Carefully Try Balance is the first song cycle, consisting of three sections written by three different composers, all based on the poetry of Toby Roberts. The first of these, Part 1 was composed by David Gotay and begins with a strong piano chord and blustery flute passages. The clear soprano voice of Elizabeth Cherry soon joins, singing of winter weather; a metaphor for a relationship that is going cold. The flute answers each passage in the voice and the blend is very effective. The singing is precise and easy to follow, with good tone and clear annunciation. There is a chill in this that sets the stage for the sections that follow Part 2, by Zach Seely, begins with deep piano notes, dark and melancholy. The soprano enters with spoken text followed by dramatic singing whose volume and emotion approach operatic dimensions. This is the breaking up of the relationship with low, dark notes in the piano and coldly spoken words.

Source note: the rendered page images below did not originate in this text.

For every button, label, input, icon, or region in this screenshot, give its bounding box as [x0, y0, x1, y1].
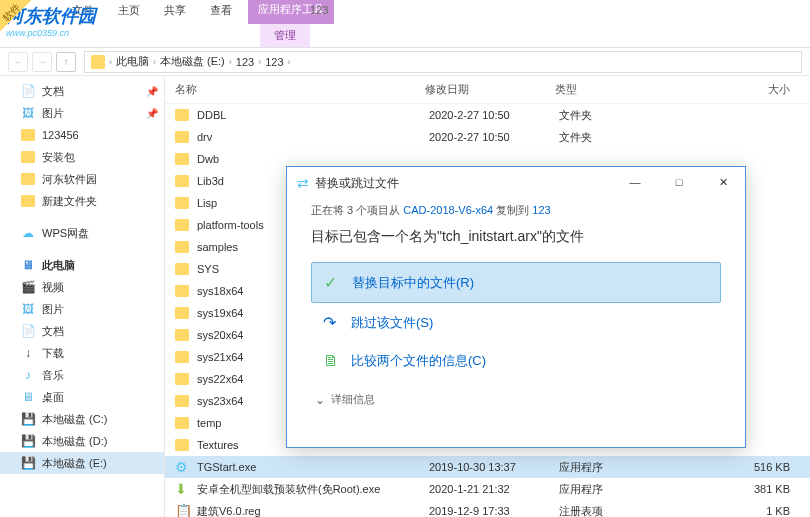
window-title: 123 [310, 4, 328, 16]
replace-dialog: ⇄ 替换或跳过文件 — □ ✕ 正在将 3 个项目从 CAD-2018-V6-x… [286, 166, 746, 448]
sidebar-thispc[interactable]: 🖥此电脑 [0, 254, 164, 276]
sidebar-item-label: 图片 [42, 302, 64, 317]
folder-icon [175, 173, 193, 189]
file-name: Dwb [197, 153, 429, 165]
file-type: 应用程序 [559, 482, 659, 497]
folder-icon [175, 349, 193, 365]
pin-icon: 📌 [146, 86, 158, 97]
sidebar-item-label: 视频 [42, 280, 64, 295]
crumb-pc[interactable]: 此电脑 [116, 54, 149, 69]
sidebar-item[interactable]: 123456 [0, 124, 164, 146]
details-toggle[interactable]: ⌄ 详细信息 [311, 380, 721, 407]
col-type[interactable]: 类型 [555, 82, 655, 97]
exe-icon: ⚙ [175, 459, 193, 475]
file-row[interactable]: ⚙TGStart.exe2019-10-30 13:37应用程序516 KB [165, 456, 810, 478]
dialog-action-check[interactable]: ✓替换目标中的文件(R) [311, 262, 721, 303]
file-size: 1 KB [659, 505, 800, 517]
folder-icon [175, 283, 193, 299]
sidebar-wps[interactable]: ☁WPS网盘 [0, 222, 164, 244]
crumb-drive[interactable]: 本地磁盘 (E:) [160, 54, 225, 69]
sidebar-item[interactable]: 新建文件夹 [0, 190, 164, 212]
ribbon-row2: 文件 主页 共享 查看 管理 [60, 24, 310, 47]
folder-icon [175, 195, 193, 211]
sidebar-item[interactable]: 💾本地磁盘 (D:) [0, 430, 164, 452]
file-row[interactable]: ⬇安卓全机型卸载预装软件(免Root).exe2020-1-21 21:32应用… [165, 478, 810, 500]
sidebar-item[interactable]: 河东软件园 [0, 168, 164, 190]
folder-icon [175, 437, 193, 453]
file-name: 建筑V6.0.reg [197, 504, 429, 518]
nav-back-button[interactable]: ← [8, 52, 28, 72]
dialog-minimize-button[interactable]: — [613, 167, 657, 197]
folder-icon [20, 193, 36, 209]
file-date: 2019-12-9 17:33 [429, 505, 559, 517]
file-date: 2020-1-21 21:32 [429, 483, 559, 495]
sidebar-item-label: 本地磁盘 (C:) [42, 412, 107, 427]
folder-icon [20, 149, 36, 165]
sidebar-item[interactable]: 🖼图片📌 [0, 102, 164, 124]
sidebar-item[interactable]: 🖼图片 [0, 298, 164, 320]
folder-icon [175, 415, 193, 431]
sidebar-item[interactable]: 💾本地磁盘 (C:) [0, 408, 164, 430]
col-date[interactable]: 修改日期 [425, 82, 555, 97]
check-icon: ✓ [324, 273, 342, 292]
sidebar-item[interactable]: 🖥桌面 [0, 386, 164, 408]
ribbon-tab-manage[interactable]: 管理 [260, 24, 310, 47]
file-size: 516 KB [659, 461, 800, 473]
sidebar-item-label: 此电脑 [42, 258, 75, 273]
file-row[interactable]: 📋建筑V6.0.reg2019-12-9 17:33注册表项1 KB [165, 500, 810, 517]
file-row[interactable]: drv2020-2-27 10:50文件夹 [165, 126, 810, 148]
sidebar-item[interactable]: 🎬视频 [0, 276, 164, 298]
sidebar-item[interactable]: ↓下载 [0, 342, 164, 364]
dialog-titlebar: ⇄ 替换或跳过文件 — □ ✕ [287, 167, 745, 199]
file-type: 文件夹 [559, 108, 659, 123]
sidebar-item[interactable]: 💾本地磁盘 (E:) [0, 452, 164, 474]
folder-icon [175, 107, 193, 123]
sidebar-item-label: 文档 [42, 84, 64, 99]
dialog-action-compare[interactable]: 🗎比较两个文件的信息(C) [311, 342, 721, 380]
doc-icon: 📄 [20, 323, 36, 339]
ribbon-tab-home[interactable]: 主页 [106, 0, 152, 24]
sidebar-item-label: 河东软件园 [42, 172, 97, 187]
dialog-maximize-button[interactable]: □ [657, 167, 701, 197]
file-type: 文件夹 [559, 130, 659, 145]
crumb-folder2[interactable]: 123 [265, 56, 283, 68]
disk-icon: 💾 [20, 411, 36, 427]
ribbon-tab-share[interactable]: 共享 [152, 0, 198, 24]
sidebar-item-label: 下载 [42, 346, 64, 361]
col-size[interactable]: 大小 [655, 82, 800, 97]
dialog-action-skip[interactable]: ↷跳过该文件(S) [311, 303, 721, 342]
file-row[interactable]: DDBL2020-2-27 10:50文件夹 [165, 104, 810, 126]
sidebar-item-label: 图片 [42, 106, 64, 121]
folder-icon [175, 217, 193, 233]
file-date: 2019-10-30 13:37 [429, 461, 559, 473]
nav-forward-button[interactable]: → [32, 52, 52, 72]
action-label: 比较两个文件的信息(C) [351, 352, 486, 370]
music-icon: ♪ [20, 367, 36, 383]
folder-icon [175, 129, 193, 145]
folder-icon [175, 305, 193, 321]
dl-icon: ↓ [20, 345, 36, 361]
sidebar-item[interactable]: 📄文档 [0, 320, 164, 342]
column-headers: 名称 修改日期 类型 大小 [165, 76, 810, 104]
file-size: 381 KB [659, 483, 800, 495]
sidebar-item[interactable]: 📄文档📌 [0, 80, 164, 102]
breadcrumb-path[interactable]: › 此电脑 › 本地磁盘 (E:) › 123 › 123 › [84, 51, 802, 73]
sidebar-item-label: 本地磁盘 (D:) [42, 434, 107, 449]
skip-icon: ↷ [323, 313, 341, 332]
col-name[interactable]: 名称 [175, 82, 425, 97]
sidebar-item[interactable]: 安装包 [0, 146, 164, 168]
action-label: 替换目标中的文件(R) [352, 274, 474, 292]
disk-icon: 💾 [20, 433, 36, 449]
cloud-icon: ☁ [20, 225, 36, 241]
folder-icon [175, 371, 193, 387]
nav-up-button[interactable]: ↑ [56, 52, 76, 72]
ribbon-tab-view[interactable]: 查看 [198, 0, 244, 24]
conflict-message: 目标已包含一个名为"tch_initstart.arx"的文件 [311, 228, 721, 246]
folder-icon [20, 127, 36, 143]
dialog-title-text: 替换或跳过文件 [315, 175, 399, 192]
crumb-folder1[interactable]: 123 [236, 56, 254, 68]
dialog-close-button[interactable]: ✕ [701, 167, 745, 197]
sidebar-item-label: 新建文件夹 [42, 194, 97, 209]
sidebar-item[interactable]: ♪音乐 [0, 364, 164, 386]
doc-icon: 📄 [20, 83, 36, 99]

Part 3, by Thomas Carlo Bo, opens with a lighter, more optimistic piano line and the soprano now embarks on a more bluesy, reflective line. There is a sense of getting past the pain of the breakup, a more philosophical feel: “Life and romance can be cruel – both are over too soon.” The three sections, although separately composed, work very well together and the arc of the story is carried forward seamlessly throughout. This is also a tribute to the artful playing and singing that infuse this work. Carefully Try Balance is a fine example of the power of good writing and close artistic cooperation.

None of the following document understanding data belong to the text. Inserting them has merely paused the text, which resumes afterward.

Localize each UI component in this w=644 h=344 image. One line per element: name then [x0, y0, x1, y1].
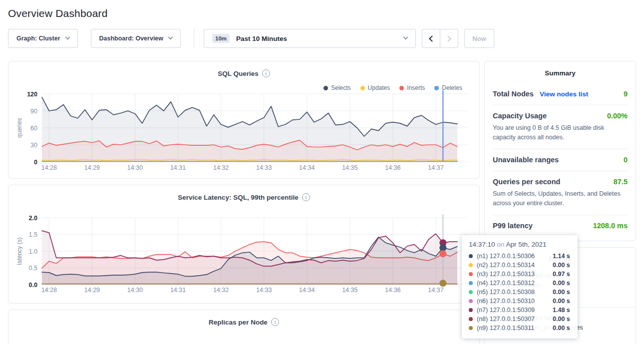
sql-queries-chart-card: SQL Queries i SelectsUpdatesInsertsDelet… — [8, 61, 480, 179]
svg-text:14:37: 14:37 — [428, 164, 443, 171]
svg-text:queries: queries — [16, 118, 23, 137]
legend-item-deletes[interactable]: Deletes — [434, 84, 462, 91]
main-layout: SQL Queries i SelectsUpdatesInsertsDelet… — [8, 61, 636, 344]
now-button[interactable]: Now — [464, 29, 494, 48]
chevron-right-icon — [445, 35, 451, 42]
p99-latency-label: P99 latency — [493, 222, 533, 230]
svg-text:14:35: 14:35 — [342, 287, 357, 294]
sql-queries-chart-title: SQL Queries i — [8, 69, 479, 77]
total-nodes-value: 9 — [624, 90, 628, 98]
svg-text:0.5: 0.5 — [29, 265, 37, 272]
svg-text:14:32: 14:32 — [213, 164, 229, 171]
summary-title: Summary — [485, 69, 636, 77]
latency-chart[interactable]: 14:2814:2914:3014:3114:3214:3314:3414:35… — [16, 212, 472, 297]
legend-item-selects[interactable]: Selects — [323, 84, 350, 91]
svg-text:14:35: 14:35 — [342, 164, 357, 171]
chevron-down-icon — [168, 34, 173, 39]
svg-text:14:33: 14:33 — [256, 287, 272, 294]
sql-queries-chart[interactable]: 14:2814:2914:3014:3114:3214:3314:3414:35… — [16, 88, 472, 173]
dashboard-dropdown[interactable]: Dashboard: Overview — [91, 29, 181, 48]
svg-text:30: 30 — [30, 142, 37, 149]
summary-body: Total Nodes View nodes list 9 Capacity U… — [485, 82, 636, 237]
time-prev-button[interactable] — [422, 29, 440, 48]
svg-text:14:34: 14:34 — [299, 164, 315, 171]
overview-dashboard-page: Overview Dashboard Graph: Cluster Dashbo… — [0, 0, 644, 344]
unavailable-ranges-row: Unavailable ranges 0 — [493, 149, 628, 171]
charts-column: SQL Queries i SelectsUpdatesInsertsDelet… — [8, 61, 480, 344]
event-detail: movr.public.user_promo_codes — [493, 323, 628, 333]
latency-chart-card: Service Latency: SQL, 99th percentile i … — [8, 185, 480, 304]
graph-dropdown-label: Graph: Cluster — [16, 35, 60, 42]
svg-text:14:32: 14:32 — [213, 287, 229, 294]
events-card: Events User root created tablemovr.publi… — [484, 247, 636, 344]
svg-text:14:31: 14:31 — [170, 287, 186, 294]
svg-text:latency (s): latency (s) — [16, 237, 23, 265]
svg-text:14:33: 14:33 — [256, 164, 272, 171]
sql-queries-legend: SelectsUpdatesInsertsDeletes — [323, 84, 462, 91]
event-message: User root created table — [493, 272, 559, 279]
unavailable-ranges-value: 0 — [624, 156, 628, 164]
unavailable-ranges-label: Unavailable ranges — [493, 156, 559, 164]
legend-label: Selects — [331, 84, 350, 91]
chevron-down-icon — [65, 34, 70, 39]
total-nodes-label: Total Nodes — [493, 90, 534, 98]
time-range-label: Past 10 Minutes — [236, 35, 287, 42]
svg-text:14:28: 14:28 — [41, 164, 57, 171]
legend-dot — [360, 86, 365, 90]
time-range-badge: 10m — [212, 34, 230, 43]
svg-text:0: 0 — [34, 159, 37, 166]
time-next-button[interactable] — [440, 29, 458, 48]
legend-label: Updates — [368, 84, 390, 91]
info-icon[interactable]: i — [271, 318, 279, 326]
svg-text:14:28: 14:28 — [41, 287, 57, 294]
total-nodes-row: Total Nodes View nodes list 9 — [493, 83, 628, 105]
capacity-usage-desc: You are using 0 B of 4.5 GiB usable disk… — [493, 123, 628, 142]
svg-text:2.0: 2.0 — [29, 215, 37, 222]
summary-card: Summary Total Nodes View nodes list 9 Ca… — [484, 61, 636, 241]
queries-per-second-desc: Sum of Selects, Updates, Inserts, and De… — [493, 189, 628, 208]
svg-text:0.0: 0.0 — [29, 282, 37, 289]
capacity-usage-value: 0.00% — [607, 112, 628, 120]
queries-per-second-label: Queries per second — [493, 178, 560, 186]
legend-dot — [323, 86, 328, 90]
svg-text:14:36: 14:36 — [385, 164, 400, 171]
svg-text:90: 90 — [30, 108, 37, 115]
chevron-down-icon — [403, 34, 408, 39]
svg-text:14:30: 14:30 — [127, 164, 143, 171]
legend-label: Deletes — [442, 84, 462, 91]
event-message: User root created table — [493, 314, 559, 322]
p99-latency-value: 1208.0 ms — [593, 222, 628, 230]
legend-item-inserts[interactable]: Inserts — [399, 84, 425, 91]
graph-dropdown[interactable]: Graph: Cluster — [8, 29, 78, 48]
svg-text:14:34: 14:34 — [299, 287, 315, 294]
event-detail: movr.public.rides — [493, 281, 628, 290]
svg-text:14:29: 14:29 — [84, 164, 100, 171]
svg-text:14:29: 14:29 — [84, 287, 100, 294]
latency-chart-title: Service Latency: SQL, 99th percentile i — [8, 193, 479, 201]
svg-text:1.5: 1.5 — [29, 231, 37, 238]
time-step-buttons — [422, 29, 458, 48]
event-row[interactable]: User root created tablemovr.public.rides — [485, 265, 636, 307]
info-icon[interactable]: i — [262, 69, 270, 77]
legend-dot — [399, 86, 404, 90]
events-title: Events — [485, 255, 636, 262]
info-icon[interactable]: i — [302, 193, 310, 201]
summary-sidebar: Summary Total Nodes View nodes list 9 Ca… — [484, 61, 636, 344]
dashboard-dropdown-label: Dashboard: Overview — [99, 35, 164, 42]
svg-text:14:30: 14:30 — [127, 287, 143, 294]
p99-latency-row: P99 latency 1208.0 ms — [493, 215, 628, 237]
svg-text:14:37: 14:37 — [428, 287, 443, 294]
legend-item-updates[interactable]: Updates — [360, 84, 390, 91]
legend-dot — [434, 86, 439, 90]
time-range-picker[interactable]: 10m Past 10 Minutes — [204, 29, 416, 48]
controls-divider — [194, 29, 194, 48]
replicas-chart-title: Replicas per Node i — [8, 318, 479, 326]
svg-text:60: 60 — [30, 125, 37, 132]
view-nodes-list-link[interactable]: View nodes list — [540, 90, 588, 98]
capacity-usage-label: Capacity Usage — [493, 112, 547, 120]
legend-label: Inserts — [407, 84, 425, 91]
event-row[interactable]: User root created tablemovr.public.user_… — [485, 307, 636, 339]
svg-text:120: 120 — [27, 91, 37, 98]
svg-text:14:31: 14:31 — [170, 164, 186, 171]
queries-per-second-value: 87.5 — [614, 178, 628, 186]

The second song cycle on the CD is Blues From an Airport Bar, composed by Gene Pritsker, with poetry by Jacob Miller and vocals by Charles Coleman. These three are reunited having appeared together on an earlier CD, Manhattan in Charcoal. The feel is similar and this four-movement work opens with a bluesy piano and Coleman’s solid baritone lamenting the departure of his former lover aboard an airplane that has just taken off. He is a poet who has lost at love and now considers his fate from an airport bar stool. There is a sad, confessional feel to this – almost Sinatra-like – as the alcohol begins its work. Movement 2 has a wonderfully tipsy line in the piano and just a bit less coherence in the lyrics as the singer drinks further into his cups. There are recriminations and regrets, but this movement ends on a questionably sincere “I wish her the best…”
Movement 3 is much slower and nicely evokes the effect of alcohol fully felt. The low notes in the piano and voice point to the depressive effect of the liquor and the lyrics meander through unconnected thoughts, honest realizations and unlikely scenarios of reconciliation. The singing here is outstanding; precise yet fully expressing that hazy combination of honest assessment and alcohol-induced fog. Movement 4 is upbeat, with a sense of release – the failure of the relationship is taken into a bigger context and the experience will become grist for the poet’s art. Blues from an Airport Bar charmingly captures the pain of a lost love in the familiar confines of an airport watering hole, the sadness, anger and alcohol perfectly reflected in the music and lyrics.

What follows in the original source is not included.